I was motivated to write this book by the desire to make some of the most exciting recent developments in cosmology and by implication, particle physics, more accessible to the lay reader. Most have heard of the Big Bang, fewer about the inflationary Big Bang, and even fewer about the reacceleration of the universe’s expansion discovered a little over a decade ago. And increasingly, developments in cosmology and particle physics have become more intertwined. The understanding of gravity and space-time are key to cosmology and the relationship of gravity to the quantum world of particle physics world remains unsolved. Gravity, despite our common sense notion of it as appearing to be of significant strength, is incredibly weak compared to the other forces of electromagnetism and the nuclear forces.

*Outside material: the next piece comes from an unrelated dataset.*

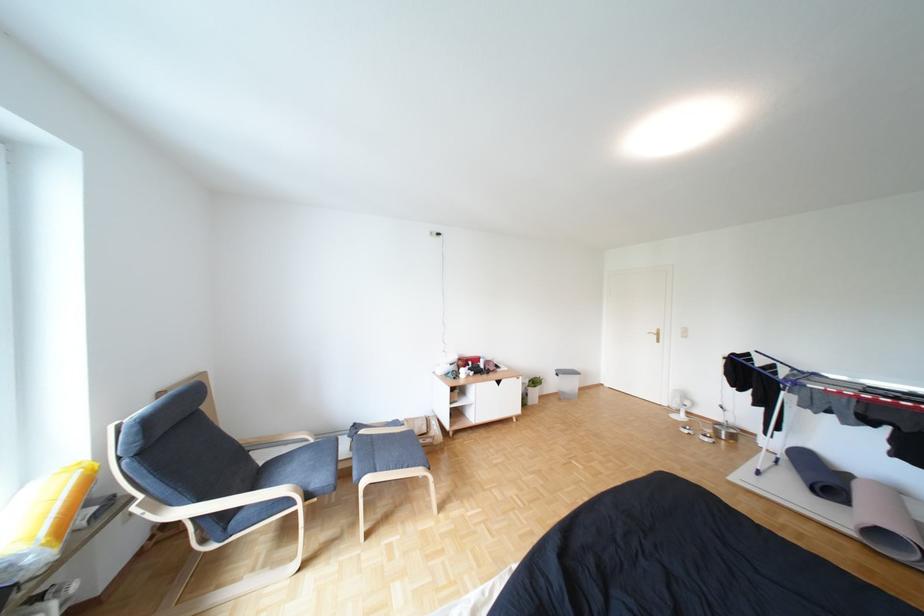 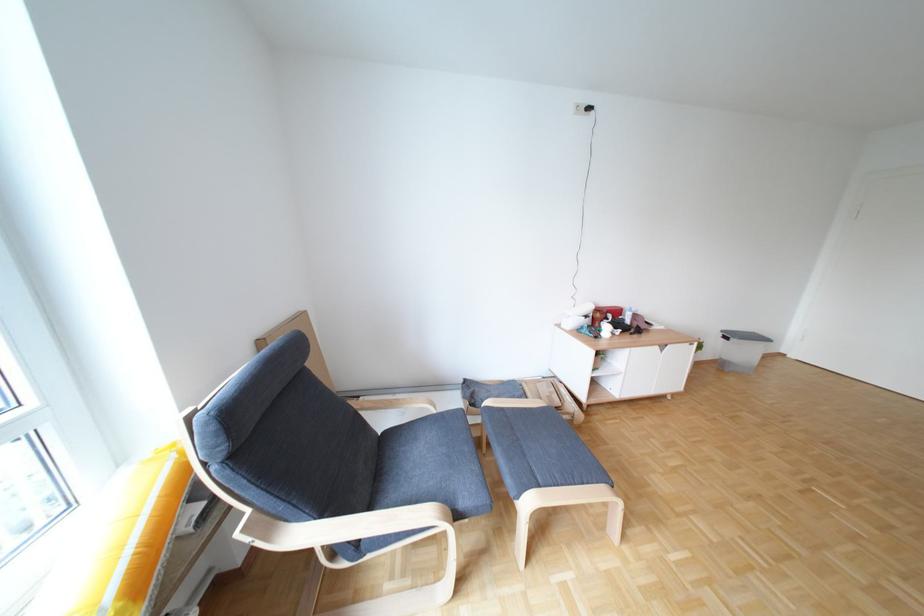 Where in the second image is the point corresponding to pixel 476 363 from the first image?

(614, 315)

We have only recently developed the ability to begin unlocking the secrets of dark matter, dark energy and dark gravity, thus providing a deeper insight into how a universe of this type is possible. It seems that because of dark matter, dark energy and dark (weak) gravity, our universe has the right attributes for the development of complex structure and the evolution of intelligent life that can engage in the quest to understand our world. These “dark” or more hidden attributes of the cosmos have very good outcomes.
In particular, the existence of dark matter makes it easier to form complex structures, including galaxies, stars and planets through gravitational collapse of denser regions of the universe. Planets are the most suitable abodes for the development of life. Dark energy acts to extend the lifetime of the universe by counteracting gravity and driving continued expansion of the universe. We currently expect our observed universe can continue for another trillion years at least and possibly much, much longer, although life as we understand it will be increasingly less probable after ten trillion years or so. Dark, or weak, gravity is critical. If gravity were much stronger, a universe with enormous scale such as ours could never form. It would have only a tiny microscopic existence and consequently a very short lifetime. What we want, in order to be here after a long multi-billion year evolutionary process, is weak gravity that persists over a long period of time. And this is what we see in our observations of the universe.
The text provides a summary of the latest astrophysical observational results and theoretical insights into what we know and what we hope to learn about dark matter, dark energy, and dark gravity. Dark matter, dark energy and dark gravity are essential to the existence of a universe with characteristics like ours. They have enabled a universe that is large, long-lived and can form complex structure, providing the opportunity for the formation and evolution of stars and galaxies, of carbon, nitrogen, oxygen, other heavy elements, of Earth-like planets and of life itself.
A fuller understanding of each of these “dark” but highly beneficial aspects of our universe is crucial as we seek to further uncover the nature of this universe, how it has evolved and how it will continue to evolve in the future.
I would like to thank Rich Brueckner for kindly agreeing to write the Foreword, and to thank also Henry Fong and Drs. Philip Bull, Peter Countryman, Ferhat Hatay, and James Simon for graciously providing
comments on the manuscript.